_Problem to solve_
Look through the listing below and report the lines that have the word "chất" in them.

_Extracted material_
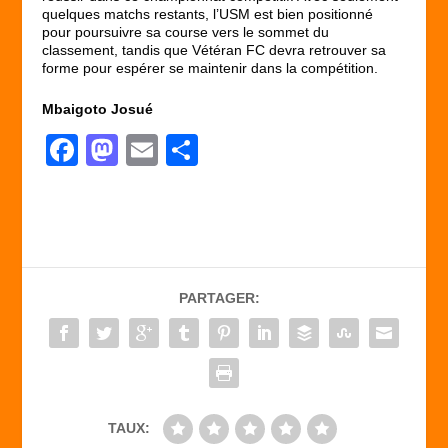
quelques matchs restants, l’USM est bien positionné
pour poursuivre sa course vers le sommet du
classement, tandis que Vétéran FC devra retrouver sa
forme pour espérer se maintenir dans la compétition.
Mbaigoto Josué
F
M
E
P
a
a
m
ar
c
st
ail
ta
e
o
g
b
d
er
PARTAGER:
o
o
o
n
k
TAUX:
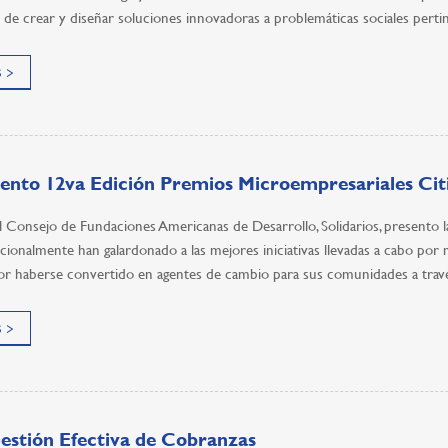
de crear y diseñar soluciones innovadoras a problemáticas sociales pertine
 >
nto 12va Edición Premios Microempresariales Cit
al Consejo de Fundaciones Americanas de Desarrollo, Solidarios, presento 
icionalmente han galardonado a las mejores iniciativas llevadas a cabo p
or haberse convertido en agentes de cambio para sus comunidades a trav
 >
estión Efectiva de Cobranzas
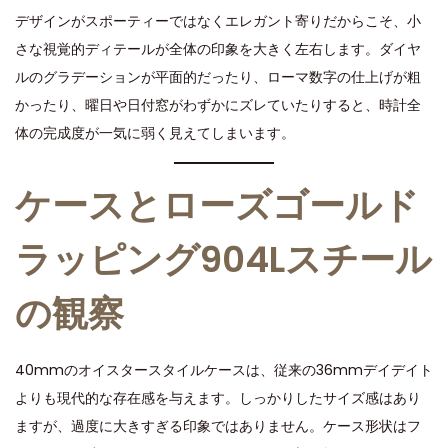
デザインがスポーティーではなくエレガント寄りだからこそ、小
さな視覚的ディテールが全体の印象を大きく左右します。ダイヤ
ルのグラデーションが平面的だったり、ローマ数字の仕上げが粗
かったり、曜日や日付窓がわずかにズレていたりすると、時計全
体の完成度が一気に弱く見えてしまいます。
ケースとローズゴールド
ラッピング904Lスチール
の観察
40mmのオイスタースタイルケースは、従来の36mmデイデイト
よりも現代的な存在感を与えます。しっかりしたサイズ感はあり
ますが、過度に大きすぎる印象ではありません。ケース形状はフ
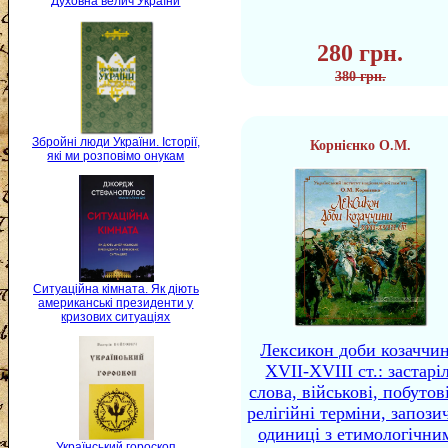
Духовна велич України
280 грн.
380 грн.
Збройні люди України. Історії,
Корнієнко О.М.
які ми розповімо онукам
Ситуаційна кімната. Як діють
американські президенти у
кризових ситуаціях
Лексикон доби козаччи
XVII-XVIII ст.: застаріл
слова, військові, побутов
релігійні терміни, запози
одиниці з етимологічни
Український гороскоп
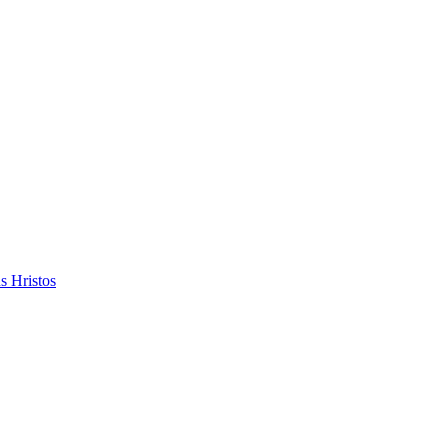
s Hristos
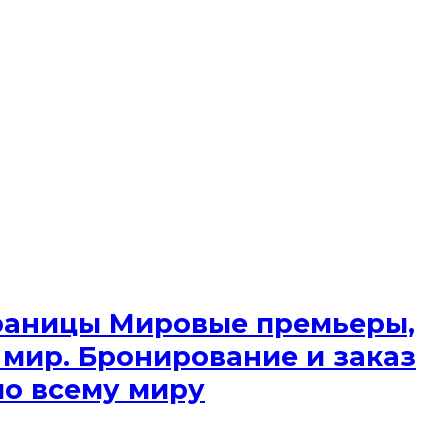
 границы Мировые премьеры,
 мир. Бронирование и заказ
по всему миру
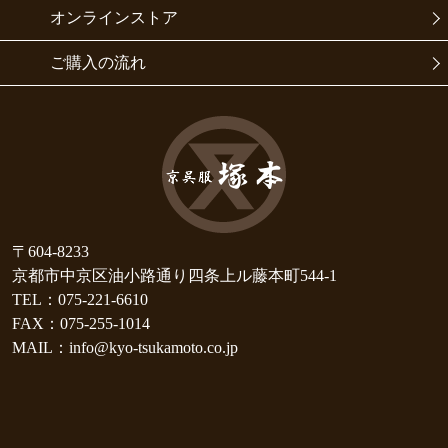
オンラインストア
ご購入の流れ
〒604-8233
京都市中京区油小路通り四条上ル藤本町544-1
TEL：075-221-6610
FAX：075-255-1014
MAIL：info@kyo-tsukamoto.co.jp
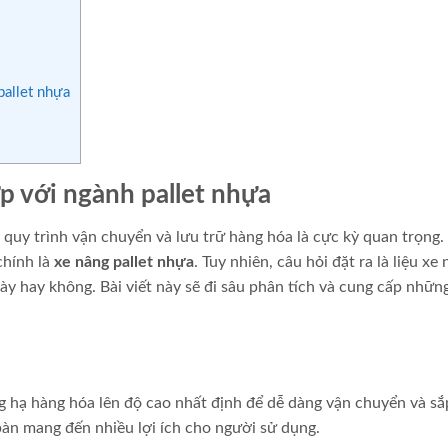
pallet nhựa
p với ngành pallet nhựa
a quy trình vận chuyển và lưu trữ hàng hóa là cực kỳ quan trọng
chính là
xe nâng pallet nhựa
. Tuy nhiên, câu hỏi đặt ra là liệu xe
y hay không. Bài viết này sẽ đi sâu phân tích và cung cấp nhữn
g hạ hàng hóa lên độ cao nhất định để dễ dàng vận chuyển và sắ
 bàn mang đến nhiều lợi ích cho người sử dụng.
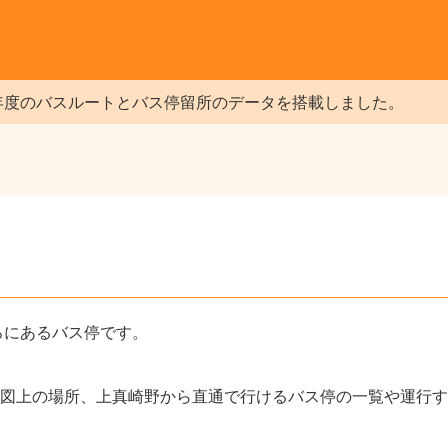
年度のバスルートとバス停留所のデータを搭載しました。
ろにあるバス停です。
図上の場所、上真崎野から直通で行けるバス停の一覧や運行す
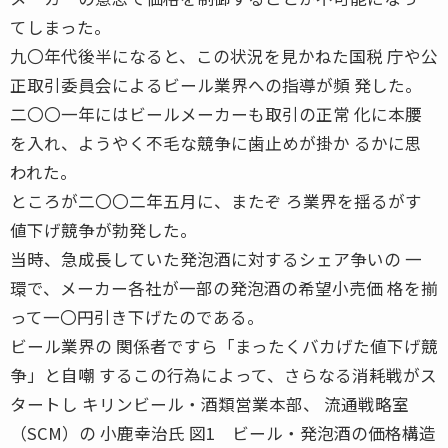
てしまった。
九〇年代後半になると、この状況を見かねた国税 庁や公
正取引委員会によるビール業界への指導が頻 発した。
二〇〇一年にはビールメーカーも取引の正常 化に本腰
を入れ、ようやく不毛な競争に歯止めが掛か るかに思
われた。
ところが二〇〇二年五月に、またぞ ろ業界を揺るがす
値下げ競争が勃発した。
当時、急成長していた発泡酒に対するシェア争いの 一
環で、メーカー各社が一部の発泡酒の希望小売価 格を揃
って一〇円引き下げたのである。
ビール業界の 関係者ですら「まったくバカげた値下げ競
争」と自嘲 するこの行為によって、さらなる消耗戦がス
タートし キリンビール・酒類営業本部、 流通戦略室
（SCM）の 小鹿幸治氏 図1 ビール・発泡酒の価格構造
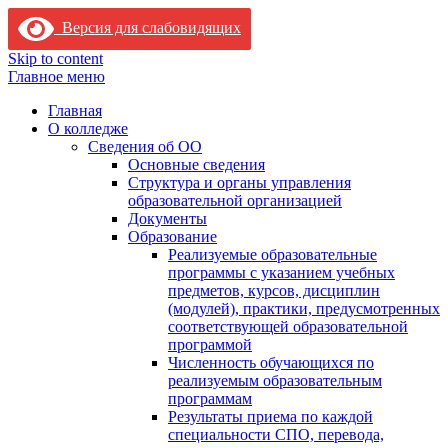
Версия для слабовидящих
Skip to content
Главное меню
Главная
О колледже
Сведения об ОО
Основные сведения
Структура и органы управления
образовательной организацией
Документы
Образование
Реализуемые образовательные
программы с указанием учебных
предметов, курсов, дисциплин
(модулей), практики, предусмотренных
соответствующей образовательной
программой
Численность обучающихся по
реализуемым образовательным
программам
Результаты приема по каждой
специальности СПО, перевода,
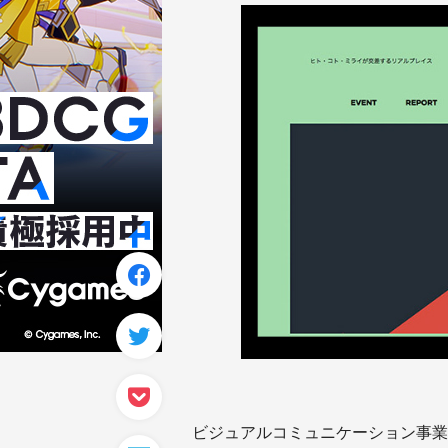
ビジュアルコミュニケーション事業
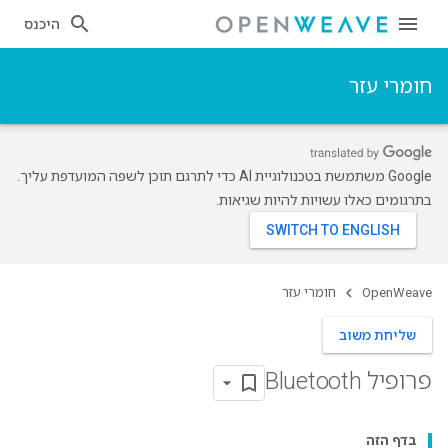
היכנס
חומרי עזר
‫Google משתמשת בטכנולוגיית AI כדי לתרגם תוכן לשפה המועדפת עליך.
בתרגומים כאלו עשויות להיות שגיאות.
OpenWeave
חומרי עזר
שליחת משוב
פרופיל Bluetooth
בדף הזה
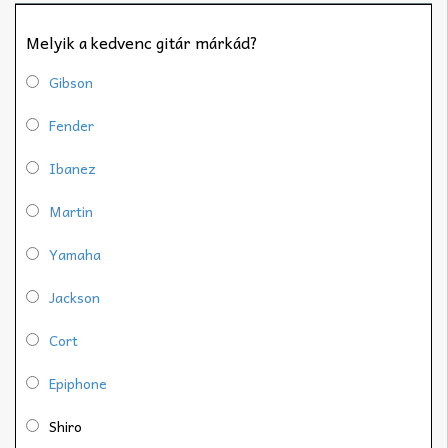
Melyik a kedvenc gitár márkád?
Gibson
Fender
Ibanez
Martin
Yamaha
Jackson
Cort
Epiphone
Shiro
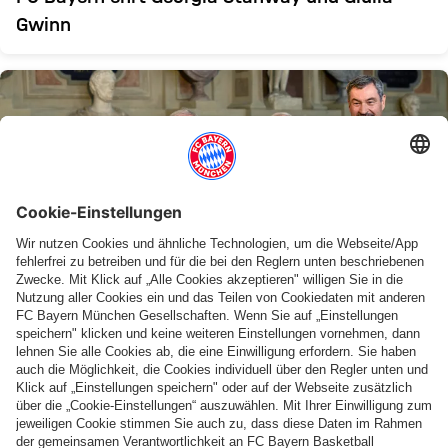
Gwinn
EHRE FÜR FC BAYERN-TRIO
Roth, Gerland und Magath erhalten
Bayerischen Verdienstorden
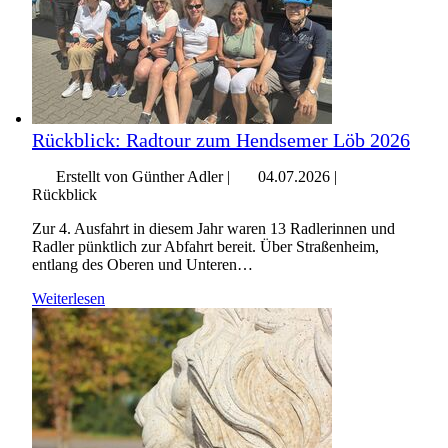
Rückblick: Radtour zum Hendsemer Löb 2026
Erstellt von Günther Adler |
04.07.2026
|
Rückblick
Zur 4. Ausfahrt in diesem Jahr waren 13 Radlerinnen und
Radler pünktlich zur Abfahrt bereit. Über Straßenheim,
entlang des Oberen und Unteren…
Weiterlesen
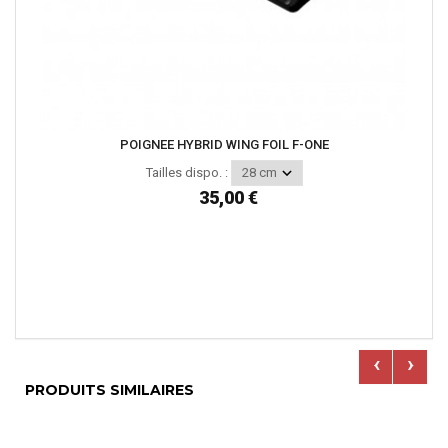
POIGNEE HYBRID WING FOIL F-ONE
Tailles dispo. :
35,00 €
‹
›
PRODUITS SIMILAIRES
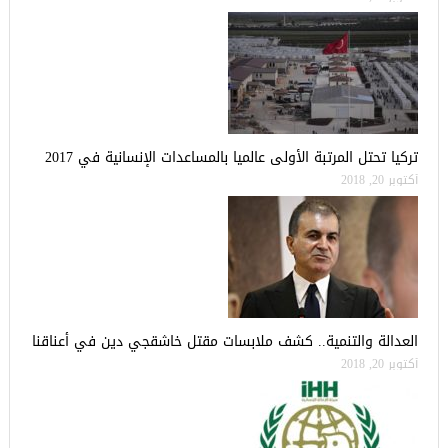
تركيا تحتل المرتبة الأولى عالميا بالمساعدات الإنسانية في 2017
أكتوبر 20, 2018
العدالة والتنمية.. كشف ملابسات مقتل خاشقجي دين في أعناقنا
أكتوبر 20, 2018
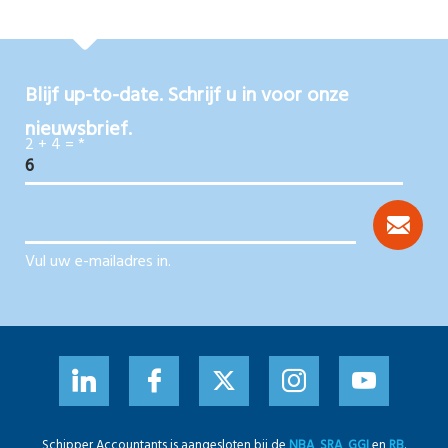
Blijf up-to-date. Schrijf u in voor onze
nieuwsbrief.
2 + 4 =
*
Vul uw e-mailadres in.
Schipper Accountants is aangesloten bij de
NBA
,
SRA
,
GGI
en
RB
.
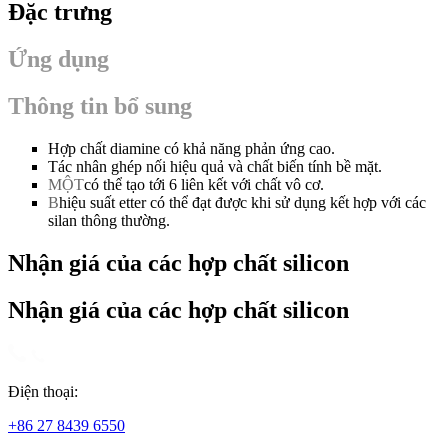
Đặc trưng
Ứng dụng
Thông tin bổ sung
Hợp chất diamine có khả năng phản ứng cao.
Tác nhân ghép nối hiệu quả và chất biến tính bề mặt.
MỘT
có thể tạo tới 6 liên kết với chất vô cơ.
B
hiệu suất etter có thể đạt được khi sử dụng kết hợp với các
silan thông thường.
Nhận giá của các hợp chất silicon
Nhận giá của các hợp chất silicon
Điện thoại:
+86 27 8439 6550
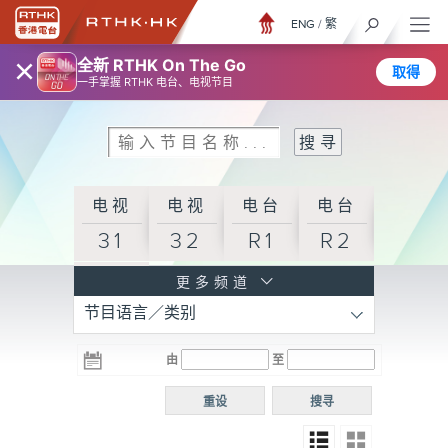
ENG
/
繁
×
全新 RTHK On The Go
取得
一手掌握 RTHK 电台、电视节目
电视
电视
电台
电台
31
32
R1
R2
电台
更多频道
节目语言／类别
R3
电台
电台
电台
由
至
普通
R4
R5
话台
重设
搜寻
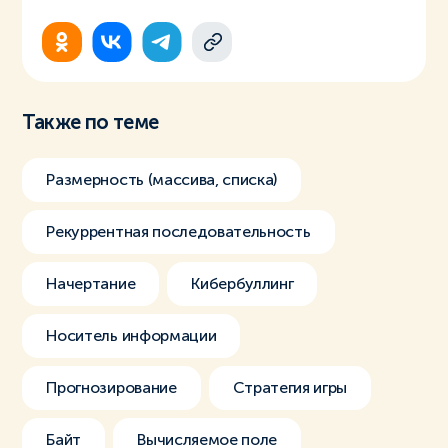
Также по теме
Размерность (массива, списка)
Рекуррентная последовательность
Начертание
Кибербуллинг
Носитель информации
Прогнозирование
Стратегия игры
Байт
Вычисляемое поле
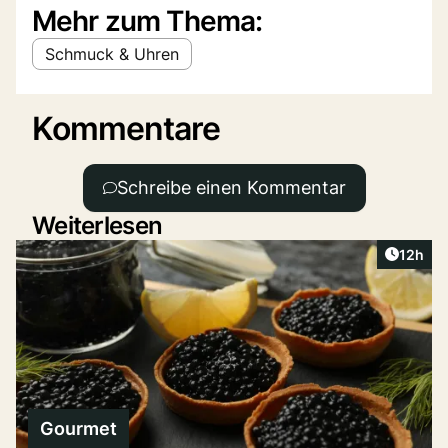
Mehr zum Thema:
Schmuck & Uhren
Kommentare
Schreibe einen Kommentar
Weiterlesen
Artikel
12h
Gourmet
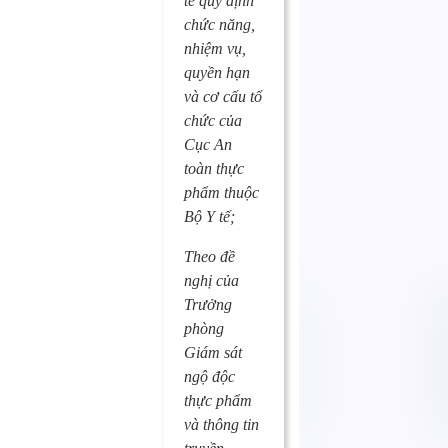
tế quy định
chức năng,
nhiệm vụ,
quyền hạn
và cơ cấu tổ
chức của
Cục An
toàn thực
phẩm thuộc
Bộ Y tế;
Theo đề
nghị của
Trưởng
phòng
Giám sát
ngộ độc
thực phẩm
và thông tin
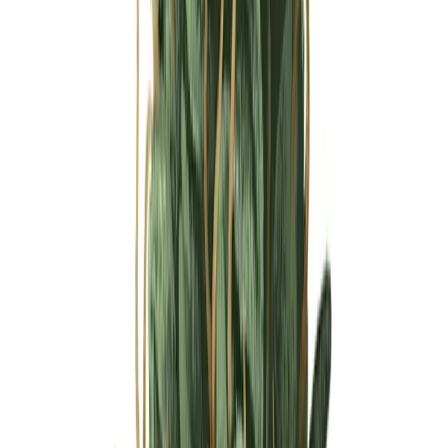
Ärzte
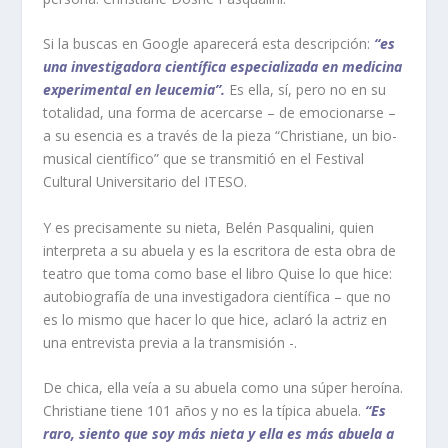
Si la buscas en Google aparecerá esta descripción:
“es
una investigadora científica especializada en medicina
experimental en leucemia”.
Es ella, sí, pero no en su
totalidad, una forma de acercarse – de emocionarse –
a su esencia es a través de la pieza “Christiane, un bio-
musical científico” que se transmitió en el Festival
Cultural Universitario del ITESO.
Y es precisamente su nieta, Belén Pasqualini, quien
interpreta a su abuela y es la escritora de esta obra de
teatro que toma como base el libro
Quise lo que hice:
autobiografía de una investigadora científica
– que no
es lo mismo que hacer lo que hice, aclaró la actriz en
una entrevista previa a la transmisión -.
De chica, ella veía a su abuela como una súper heroína.
Christiane tiene 101 años y no es la típica abuela.
“Es
raro, siento que soy más nieta y ella es más abuela a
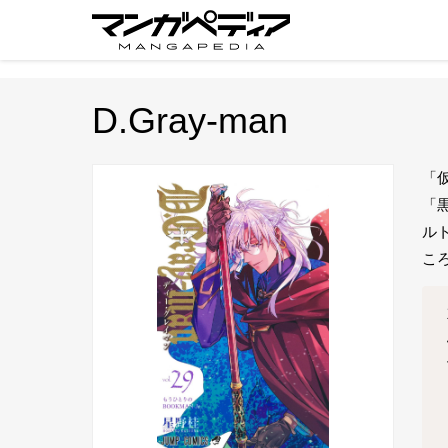
D.Gray-man
「
「
ル
こ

_Exercise answer_
Hợp chất diamine có khả năng phản ứng cao.
Tác nhân ghép nối hiệu quả và chất biến tính bề mặt.
có thể tạo tới 6 liên kết với chất vô cơ.
Nhận giá của các hợp chất silicon
Nhận giá của các hợp chất silicon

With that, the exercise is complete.